In reptiliomorphs such as Seymouria or Diadectes and basal reptiles such as Pareiasaurus, the trochanteric fossa (also known as the intertrochanteric fossa) is a very large depression on the ventral/posterior side of the femur. It is bounded medially by the internal trochanter (also known as the lesser trochanter), laterally by the posterior branch of the ventral ridge, and inferiorly by the convergence of the anterior and posterior branches of the ventral ridge and the adductor ridge. In these taxa, the trochanteric fossa is the insertion point for the puboischiofemoralis externus muscle.

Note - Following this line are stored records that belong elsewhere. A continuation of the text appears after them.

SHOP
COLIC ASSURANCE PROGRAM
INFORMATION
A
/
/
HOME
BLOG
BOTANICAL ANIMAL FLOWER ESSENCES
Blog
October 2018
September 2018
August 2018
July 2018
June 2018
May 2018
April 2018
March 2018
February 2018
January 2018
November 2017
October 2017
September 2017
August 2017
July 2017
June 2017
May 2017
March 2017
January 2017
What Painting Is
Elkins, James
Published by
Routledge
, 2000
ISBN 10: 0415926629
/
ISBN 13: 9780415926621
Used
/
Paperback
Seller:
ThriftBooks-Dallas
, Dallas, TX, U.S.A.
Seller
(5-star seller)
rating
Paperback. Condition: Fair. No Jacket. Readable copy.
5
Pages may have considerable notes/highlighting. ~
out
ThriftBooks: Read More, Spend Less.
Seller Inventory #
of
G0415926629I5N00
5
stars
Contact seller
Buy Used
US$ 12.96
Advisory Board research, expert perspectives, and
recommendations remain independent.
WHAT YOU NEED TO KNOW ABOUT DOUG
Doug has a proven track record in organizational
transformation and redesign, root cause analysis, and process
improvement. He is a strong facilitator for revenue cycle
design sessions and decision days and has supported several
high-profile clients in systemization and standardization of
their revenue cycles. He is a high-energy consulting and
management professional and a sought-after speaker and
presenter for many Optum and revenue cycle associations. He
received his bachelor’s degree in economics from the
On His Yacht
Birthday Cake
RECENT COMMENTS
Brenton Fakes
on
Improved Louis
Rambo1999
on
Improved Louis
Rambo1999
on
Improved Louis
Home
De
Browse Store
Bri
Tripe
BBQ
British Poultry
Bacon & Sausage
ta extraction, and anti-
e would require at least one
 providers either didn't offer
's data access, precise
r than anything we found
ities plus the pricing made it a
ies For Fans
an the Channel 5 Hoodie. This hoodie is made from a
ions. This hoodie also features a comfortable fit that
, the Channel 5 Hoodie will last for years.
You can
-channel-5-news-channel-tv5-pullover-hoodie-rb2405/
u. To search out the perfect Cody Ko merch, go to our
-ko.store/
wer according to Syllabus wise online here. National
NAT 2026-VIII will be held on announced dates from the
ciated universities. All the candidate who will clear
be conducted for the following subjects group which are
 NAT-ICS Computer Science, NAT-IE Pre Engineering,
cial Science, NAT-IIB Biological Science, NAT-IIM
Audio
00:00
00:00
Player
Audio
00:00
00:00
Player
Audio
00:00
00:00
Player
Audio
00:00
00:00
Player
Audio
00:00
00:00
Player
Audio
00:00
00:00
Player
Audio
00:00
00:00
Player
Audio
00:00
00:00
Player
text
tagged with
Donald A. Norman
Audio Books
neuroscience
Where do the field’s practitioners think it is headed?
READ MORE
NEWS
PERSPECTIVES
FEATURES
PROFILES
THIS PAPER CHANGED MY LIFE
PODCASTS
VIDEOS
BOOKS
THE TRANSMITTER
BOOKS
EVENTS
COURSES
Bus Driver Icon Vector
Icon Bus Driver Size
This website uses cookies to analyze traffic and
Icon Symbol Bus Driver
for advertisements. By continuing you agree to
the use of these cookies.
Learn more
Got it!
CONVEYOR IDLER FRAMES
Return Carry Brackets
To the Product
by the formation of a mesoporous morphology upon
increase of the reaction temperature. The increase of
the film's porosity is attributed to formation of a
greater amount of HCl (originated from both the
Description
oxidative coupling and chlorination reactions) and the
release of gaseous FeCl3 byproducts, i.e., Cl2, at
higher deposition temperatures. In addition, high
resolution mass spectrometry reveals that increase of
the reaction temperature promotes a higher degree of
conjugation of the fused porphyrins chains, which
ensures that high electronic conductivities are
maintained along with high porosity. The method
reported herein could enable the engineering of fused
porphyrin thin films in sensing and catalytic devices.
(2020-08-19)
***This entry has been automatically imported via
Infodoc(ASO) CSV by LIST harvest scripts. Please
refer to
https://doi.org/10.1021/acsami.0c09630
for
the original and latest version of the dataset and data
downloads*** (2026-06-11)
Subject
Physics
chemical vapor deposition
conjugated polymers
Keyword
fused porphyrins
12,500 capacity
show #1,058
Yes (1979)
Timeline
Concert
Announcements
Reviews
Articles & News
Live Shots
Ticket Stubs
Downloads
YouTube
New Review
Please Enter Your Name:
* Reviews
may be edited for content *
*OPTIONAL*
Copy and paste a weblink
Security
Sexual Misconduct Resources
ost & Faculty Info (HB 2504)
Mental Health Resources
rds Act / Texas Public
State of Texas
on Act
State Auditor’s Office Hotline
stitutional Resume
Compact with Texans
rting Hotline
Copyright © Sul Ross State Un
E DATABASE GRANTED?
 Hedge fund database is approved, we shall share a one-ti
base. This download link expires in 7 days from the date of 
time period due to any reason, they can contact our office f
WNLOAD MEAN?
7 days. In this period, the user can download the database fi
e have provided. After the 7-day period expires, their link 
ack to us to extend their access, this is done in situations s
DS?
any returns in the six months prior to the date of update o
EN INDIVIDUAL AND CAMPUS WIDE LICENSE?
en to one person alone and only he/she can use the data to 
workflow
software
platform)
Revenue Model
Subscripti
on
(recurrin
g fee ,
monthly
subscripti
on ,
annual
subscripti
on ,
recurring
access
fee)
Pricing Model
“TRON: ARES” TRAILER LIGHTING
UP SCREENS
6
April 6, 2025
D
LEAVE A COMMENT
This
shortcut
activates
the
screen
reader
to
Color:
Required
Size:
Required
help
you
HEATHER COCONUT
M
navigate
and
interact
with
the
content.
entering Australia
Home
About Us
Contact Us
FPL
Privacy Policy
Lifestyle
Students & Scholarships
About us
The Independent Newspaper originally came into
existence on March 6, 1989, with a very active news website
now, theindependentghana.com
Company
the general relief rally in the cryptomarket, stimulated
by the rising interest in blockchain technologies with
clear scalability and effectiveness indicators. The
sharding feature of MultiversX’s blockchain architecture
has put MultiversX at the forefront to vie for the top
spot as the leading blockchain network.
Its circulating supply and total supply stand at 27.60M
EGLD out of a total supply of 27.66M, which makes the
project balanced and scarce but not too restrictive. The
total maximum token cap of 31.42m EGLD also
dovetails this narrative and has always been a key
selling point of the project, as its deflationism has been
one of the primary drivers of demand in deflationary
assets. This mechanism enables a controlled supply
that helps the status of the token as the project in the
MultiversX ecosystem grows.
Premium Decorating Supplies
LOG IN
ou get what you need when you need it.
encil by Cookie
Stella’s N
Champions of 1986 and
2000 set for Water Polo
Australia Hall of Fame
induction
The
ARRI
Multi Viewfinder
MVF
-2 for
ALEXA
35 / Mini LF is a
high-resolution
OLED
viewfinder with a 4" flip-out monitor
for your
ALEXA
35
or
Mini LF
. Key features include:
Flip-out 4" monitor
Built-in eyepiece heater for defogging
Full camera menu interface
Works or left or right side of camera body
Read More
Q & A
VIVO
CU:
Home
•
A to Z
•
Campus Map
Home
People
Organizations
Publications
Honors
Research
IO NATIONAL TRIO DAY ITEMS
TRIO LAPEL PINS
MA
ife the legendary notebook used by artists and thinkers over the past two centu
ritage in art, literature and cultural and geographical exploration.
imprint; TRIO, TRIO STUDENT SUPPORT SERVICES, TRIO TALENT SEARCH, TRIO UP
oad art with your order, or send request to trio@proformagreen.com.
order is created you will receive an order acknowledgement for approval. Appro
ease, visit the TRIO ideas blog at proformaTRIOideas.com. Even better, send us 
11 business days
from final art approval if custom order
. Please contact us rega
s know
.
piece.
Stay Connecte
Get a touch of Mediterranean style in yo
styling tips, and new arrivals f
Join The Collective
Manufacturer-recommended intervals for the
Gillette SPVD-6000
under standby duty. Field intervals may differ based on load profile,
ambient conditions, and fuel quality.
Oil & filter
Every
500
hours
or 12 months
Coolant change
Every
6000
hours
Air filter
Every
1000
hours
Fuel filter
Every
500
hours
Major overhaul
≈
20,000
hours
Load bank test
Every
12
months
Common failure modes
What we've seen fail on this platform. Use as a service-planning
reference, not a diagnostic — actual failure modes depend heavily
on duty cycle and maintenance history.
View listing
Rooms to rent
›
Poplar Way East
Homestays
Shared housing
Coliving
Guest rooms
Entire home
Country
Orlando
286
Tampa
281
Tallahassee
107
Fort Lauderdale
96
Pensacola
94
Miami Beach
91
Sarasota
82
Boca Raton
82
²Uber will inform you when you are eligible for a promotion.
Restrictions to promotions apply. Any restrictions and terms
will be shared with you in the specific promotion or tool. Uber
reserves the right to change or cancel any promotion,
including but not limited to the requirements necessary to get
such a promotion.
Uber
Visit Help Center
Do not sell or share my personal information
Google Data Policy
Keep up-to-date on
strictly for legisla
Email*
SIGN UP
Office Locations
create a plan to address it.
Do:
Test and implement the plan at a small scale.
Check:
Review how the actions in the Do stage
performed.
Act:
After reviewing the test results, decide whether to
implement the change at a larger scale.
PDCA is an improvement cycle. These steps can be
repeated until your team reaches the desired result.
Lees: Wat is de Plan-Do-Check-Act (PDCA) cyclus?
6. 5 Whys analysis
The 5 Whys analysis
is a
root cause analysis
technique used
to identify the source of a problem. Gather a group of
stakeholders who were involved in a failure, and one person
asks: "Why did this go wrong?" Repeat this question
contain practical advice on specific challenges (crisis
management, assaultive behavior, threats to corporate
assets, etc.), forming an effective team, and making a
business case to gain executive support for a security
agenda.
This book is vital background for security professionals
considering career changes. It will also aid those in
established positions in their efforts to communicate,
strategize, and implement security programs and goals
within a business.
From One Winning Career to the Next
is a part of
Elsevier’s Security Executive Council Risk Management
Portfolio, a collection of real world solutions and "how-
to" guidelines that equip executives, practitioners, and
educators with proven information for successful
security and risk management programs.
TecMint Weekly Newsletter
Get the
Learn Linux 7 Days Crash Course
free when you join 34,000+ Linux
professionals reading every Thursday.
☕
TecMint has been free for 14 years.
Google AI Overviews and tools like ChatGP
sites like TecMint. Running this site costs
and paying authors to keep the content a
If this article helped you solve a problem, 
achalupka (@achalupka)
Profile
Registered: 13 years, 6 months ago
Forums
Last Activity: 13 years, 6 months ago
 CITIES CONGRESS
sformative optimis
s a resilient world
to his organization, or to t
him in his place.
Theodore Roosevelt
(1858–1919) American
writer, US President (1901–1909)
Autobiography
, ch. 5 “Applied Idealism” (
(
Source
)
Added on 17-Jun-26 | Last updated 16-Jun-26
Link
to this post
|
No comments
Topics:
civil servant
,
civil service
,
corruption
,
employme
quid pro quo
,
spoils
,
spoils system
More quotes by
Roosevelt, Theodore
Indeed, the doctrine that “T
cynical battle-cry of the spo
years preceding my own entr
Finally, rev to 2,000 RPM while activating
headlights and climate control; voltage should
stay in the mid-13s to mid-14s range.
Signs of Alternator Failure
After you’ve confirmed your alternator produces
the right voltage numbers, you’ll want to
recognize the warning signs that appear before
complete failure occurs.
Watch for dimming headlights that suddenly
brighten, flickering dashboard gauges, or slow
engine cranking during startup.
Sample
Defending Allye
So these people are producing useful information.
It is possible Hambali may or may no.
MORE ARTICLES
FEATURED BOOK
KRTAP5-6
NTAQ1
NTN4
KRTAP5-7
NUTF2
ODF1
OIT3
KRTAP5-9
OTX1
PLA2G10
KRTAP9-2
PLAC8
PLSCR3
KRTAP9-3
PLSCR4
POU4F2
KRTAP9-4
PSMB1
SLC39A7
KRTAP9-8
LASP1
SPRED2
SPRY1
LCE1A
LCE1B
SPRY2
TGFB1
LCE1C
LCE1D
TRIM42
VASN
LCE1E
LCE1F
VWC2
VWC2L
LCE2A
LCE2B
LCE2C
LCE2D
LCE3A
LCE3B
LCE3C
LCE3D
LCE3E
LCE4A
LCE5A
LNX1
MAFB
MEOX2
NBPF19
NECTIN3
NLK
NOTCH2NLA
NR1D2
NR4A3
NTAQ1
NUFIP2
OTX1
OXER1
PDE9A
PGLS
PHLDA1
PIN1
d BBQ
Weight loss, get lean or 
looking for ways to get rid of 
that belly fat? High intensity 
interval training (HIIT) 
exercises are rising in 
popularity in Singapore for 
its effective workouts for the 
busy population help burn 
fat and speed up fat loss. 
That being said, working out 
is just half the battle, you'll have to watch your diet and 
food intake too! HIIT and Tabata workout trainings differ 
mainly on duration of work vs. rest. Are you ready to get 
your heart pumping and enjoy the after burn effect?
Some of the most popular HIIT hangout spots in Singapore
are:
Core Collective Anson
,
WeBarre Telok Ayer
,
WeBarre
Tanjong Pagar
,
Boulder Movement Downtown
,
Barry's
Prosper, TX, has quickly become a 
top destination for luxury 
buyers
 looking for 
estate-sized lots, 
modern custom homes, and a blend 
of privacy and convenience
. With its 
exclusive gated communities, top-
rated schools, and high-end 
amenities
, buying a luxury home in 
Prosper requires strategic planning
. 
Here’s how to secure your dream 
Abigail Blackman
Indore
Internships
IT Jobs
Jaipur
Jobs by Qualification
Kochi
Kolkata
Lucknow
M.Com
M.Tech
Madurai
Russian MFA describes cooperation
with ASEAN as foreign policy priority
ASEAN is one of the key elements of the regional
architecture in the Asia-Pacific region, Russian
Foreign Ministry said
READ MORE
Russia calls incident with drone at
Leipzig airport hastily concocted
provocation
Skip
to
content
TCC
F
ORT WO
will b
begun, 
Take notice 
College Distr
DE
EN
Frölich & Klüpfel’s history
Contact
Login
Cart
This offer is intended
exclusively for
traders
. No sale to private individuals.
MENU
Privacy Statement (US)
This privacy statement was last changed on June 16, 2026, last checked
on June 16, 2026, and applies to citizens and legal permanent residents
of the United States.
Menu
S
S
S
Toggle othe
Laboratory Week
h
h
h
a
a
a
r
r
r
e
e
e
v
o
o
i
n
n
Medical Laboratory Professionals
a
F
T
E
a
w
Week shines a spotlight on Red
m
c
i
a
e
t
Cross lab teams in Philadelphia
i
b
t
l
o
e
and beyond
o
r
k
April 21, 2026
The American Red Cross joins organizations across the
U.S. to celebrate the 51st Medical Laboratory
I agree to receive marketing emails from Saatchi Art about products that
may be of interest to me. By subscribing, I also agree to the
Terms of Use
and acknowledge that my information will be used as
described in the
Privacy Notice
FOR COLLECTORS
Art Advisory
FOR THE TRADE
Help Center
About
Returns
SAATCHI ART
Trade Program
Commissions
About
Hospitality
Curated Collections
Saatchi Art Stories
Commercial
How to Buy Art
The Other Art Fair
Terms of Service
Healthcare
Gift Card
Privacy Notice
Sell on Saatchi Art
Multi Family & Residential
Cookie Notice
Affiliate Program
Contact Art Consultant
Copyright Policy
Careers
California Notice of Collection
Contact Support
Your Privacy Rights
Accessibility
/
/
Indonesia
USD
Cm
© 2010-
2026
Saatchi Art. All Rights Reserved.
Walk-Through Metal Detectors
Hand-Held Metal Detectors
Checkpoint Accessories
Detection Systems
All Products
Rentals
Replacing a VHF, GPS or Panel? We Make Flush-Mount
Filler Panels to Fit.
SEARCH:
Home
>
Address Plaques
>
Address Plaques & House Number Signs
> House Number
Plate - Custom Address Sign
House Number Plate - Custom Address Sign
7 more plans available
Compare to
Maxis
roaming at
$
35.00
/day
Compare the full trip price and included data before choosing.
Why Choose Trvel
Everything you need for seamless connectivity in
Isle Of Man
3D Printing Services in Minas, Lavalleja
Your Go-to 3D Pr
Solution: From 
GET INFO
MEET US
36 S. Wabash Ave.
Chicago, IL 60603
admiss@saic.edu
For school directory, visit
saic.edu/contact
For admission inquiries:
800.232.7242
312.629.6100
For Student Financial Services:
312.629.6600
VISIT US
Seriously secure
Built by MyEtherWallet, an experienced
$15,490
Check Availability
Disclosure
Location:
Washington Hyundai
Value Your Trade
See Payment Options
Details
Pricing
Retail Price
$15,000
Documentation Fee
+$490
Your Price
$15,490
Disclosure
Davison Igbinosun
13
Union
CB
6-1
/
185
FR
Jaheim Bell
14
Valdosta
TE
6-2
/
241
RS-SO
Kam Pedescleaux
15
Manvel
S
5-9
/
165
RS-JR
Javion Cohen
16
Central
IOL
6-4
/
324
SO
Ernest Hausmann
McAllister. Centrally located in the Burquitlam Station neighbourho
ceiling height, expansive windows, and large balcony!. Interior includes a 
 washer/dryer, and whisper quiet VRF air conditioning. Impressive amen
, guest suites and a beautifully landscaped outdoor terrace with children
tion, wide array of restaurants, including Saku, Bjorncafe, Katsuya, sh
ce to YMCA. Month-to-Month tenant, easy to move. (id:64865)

In turtles, the intertrochanteric fossa is bounded anteriorly by the trochanter minor (sometimes called the lesser trochanter) and posteriorly by the trochanter major (sometimes called the greater trochanter; neither of these structures is likely homologous to the greater or lesser trochanter in mammals). Often, the intertrochanteric fossa is small and shallow due to the expansion of the two trochanters.

In lepidosaurs, the intertrochanteric fossa is shallow but broad. It is bounded medially by the internal/lesser trochanter and anterior branch of the ventral femoral ridge, and often less distinctly bounded laterally as the greater trochanter and posterior branch of the ventral ridge are highly reduced or absent.

In archosaurs and especially in dinosaurs, the intertrochanteric fossa is highly developed as both the internal/lesser trochanter and the greater trochanter are better developed. In dinosaurs, this area serves as the insertion point of the iliofemoralis muscles (analogous to the gluteus muscles in mammals).